Monday, May. 04, 1987

The Wrong Tribe

The British captured South Africa by force of arms, established its parliamentary tradition and civil service, dug out its gold and diamonds and built its roads and factories. Yet for years these onetime conquerors have been little more than a permanent opposition. With a population of 1.5 million compared with 3 million Afrikaners, English-speaking South Africans are a prosperous minority, controlling perhaps 80% of the economy. Why are they so politically powerless?

"The English didn't realize that government was the biggest business in the country," says Helen Suzman, with a touch of exaggeration and a touch of bitterness. Now entering her 34th year as an opposition M.P. (for some of that time the only one), she is among the leaders of the English-speaking minority. Other well-known members tend to pursue different lines of work: Golfer Gary Player, Novelist Nadine Gordimer, Dancer Juliet Prowse, Tennis Player Kevin Curren. "And then the English were just outnumbered by the Afrikaners," Suzman adds, "especially in the civil service."

Harry Oppenheimer, son of the founder of the Anglo American Corp., the gigantic mining, manufacturing and retailing conglomerate that controls about a quarter of the country's wealth, used to take an active part in politics. He sat as a liberal in Parliament and financed the opposition Progressive Federal Party. But his efforts came to nothing. Though the corporations that the English speakers control might be expected to give them considerable political clout, the Afrikaner regime runs the country.
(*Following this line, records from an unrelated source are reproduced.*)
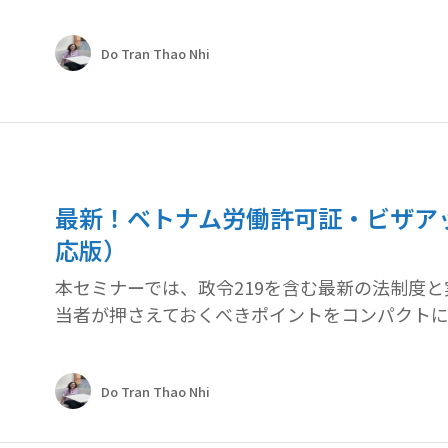
Do Tran Thao Nhi
最新！ベトナム労働許可証・ビザアッ
応版）
本セミナーでは、政令219を含む最新の法制度
当者が押さえておくべきポイントをコンパクトに
Do Tran Thao Nhi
When asked to explain the gap between English economic power and political impotence, Anglo American's current chairman Gavin Relly says simply, "We're from the wrong tribe."

Novelist Alan Paton (Cry, the Beloved Country) has elaborated: "We never trekked, we never developed a new language, we were never defeated in war, we never had to pick ourselves out of the dust." Paton, 84, once served as president of the now defunct Liberal Party and feels the Afrikaners' tribal sense outweighed the English fondness for making money and playing golf. "The English here don't want to rule everything and everybody," he says. "Both Afrikaners and English have a love of the country, but the Afrikaner's love is in general more fierce, more emotional, more aggressive. It is his history that has done it to him."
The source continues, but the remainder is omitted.